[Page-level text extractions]
────────────────────────────────────────
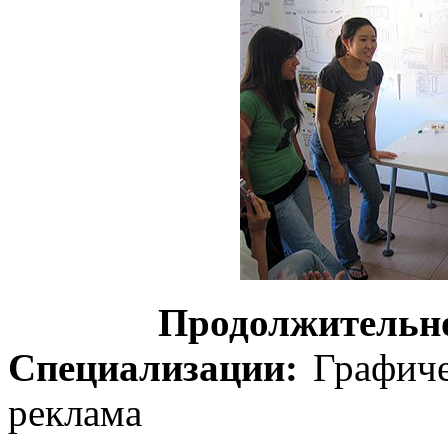
Продолжительн
Специализации:
Графич
реклама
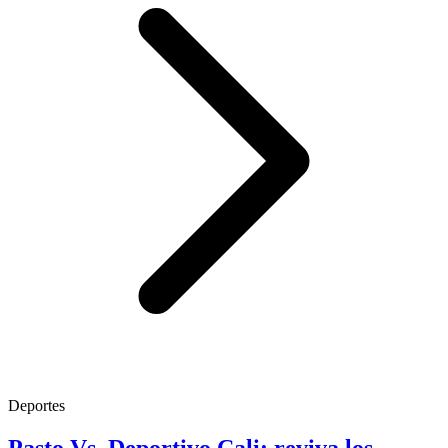
Deportes
Pasto Vs. Deportivo Cali: reviva los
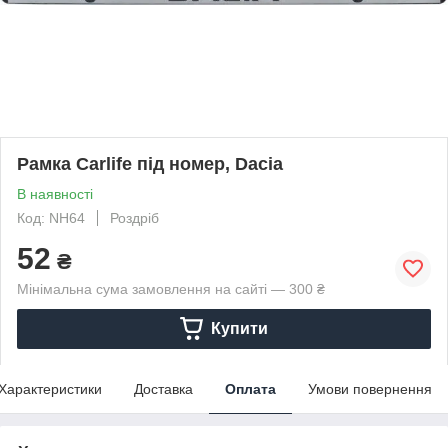
Рамка Сarlife під номер, Dacia
В наявності
Код: NH64
Роздріб
52
₴
Мінімальна сума замовлення на сайті — 300 ₴
Купити
Характеристики
Доставка
Оплата
Умови повернення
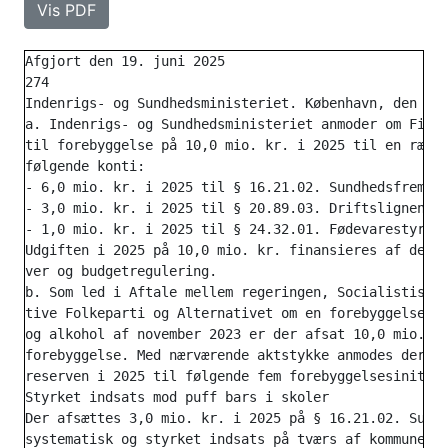
Vis PDF
Afgjort den 19. juni 2025

274

Indenrigs- og Sundhedsministeriet. København, den 11.
a. Indenrigs- og Sundhedsministeriet anmoder om Finan
til forebyggelse på 10,0 mio. kr. i 2025 til en række
følgende konti:

- 6,0 mio. kr. i 2025 til § 16.21.02. Sundhedsfremme 
- 3,0 mio. kr. i 2025 til § 20.89.03. Driftslignende 
- 1,0 mio. kr. i 2025 til § 24.32.01. Fødevarestyrels
Udgiften i 2025 på 10,0 mio. kr. finansieres af de på
ver og budgetregulering.

b. Som led i Aftale mellem regeringen, Socialistisk F
tive Folkeparti og Alternativet om en forebyggelsespl
og alkohol af november 2023 er der afsat 10,0 mio. kr
forebyggelse. Med nærværende aktstykke anmodes der om
reserven i 2025 til følgende fem forebyggelsesinitiat
Styrket indsats mod puff bars i skoler

Der afsættes 3,0 mio. kr. i 2025 på § 16.21.02. Sundh
systematisk og styrket indsats på tværs af kommunerne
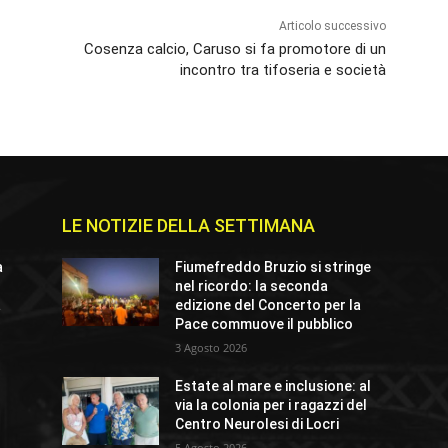
Articolo successivo
Cosenza calcio, Caruso si fa promotore di un
incontro tra tifoseria e società
LE NOTIZIE DELLA SETTIMANA
a
Fiumefreddo Bruzio si stringe
nel ricordo: la seconda
a
edizione del Concerto per la
Pace commuove il pubblico
3 Agosto 2026
Estate al mare e inclusione: al
via la colonia per i ragazzi del
Centro Neurolesi di Locri
5 Agosto 2026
────────────────────────────────────────
What this task involves
Each line from the one holding "reserven i 2025" through the final line of the data needs to be transcribed exactly. Include both ends, skip the pictures, and add nothing.

Written answer
reserven i 2025 til følgende fem forebyggelsesinitiat
Styrket indsats mod puff bars i skoler

Der afsættes 3,0 mio. kr. i 2025 på § 16.21.02. Sundh
systematisk og styrket indsats på tværs af kommunerne
Articolo successivo
Cosenza calcio, Caruso si fa promotore di un
incontro tra tifoseria e società
LE NOTIZIE DELLA SETTIMANA
a
Fiumefreddo Bruzio si stringe
nel ricordo: la seconda
a
edizione del Concerto per la
Pace commuove il pubblico
3 Agosto 2026
Estate al mare e inclusione: al
via la colonia per i ragazzi del
Centro Neurolesi di Locri
5 Agosto 2026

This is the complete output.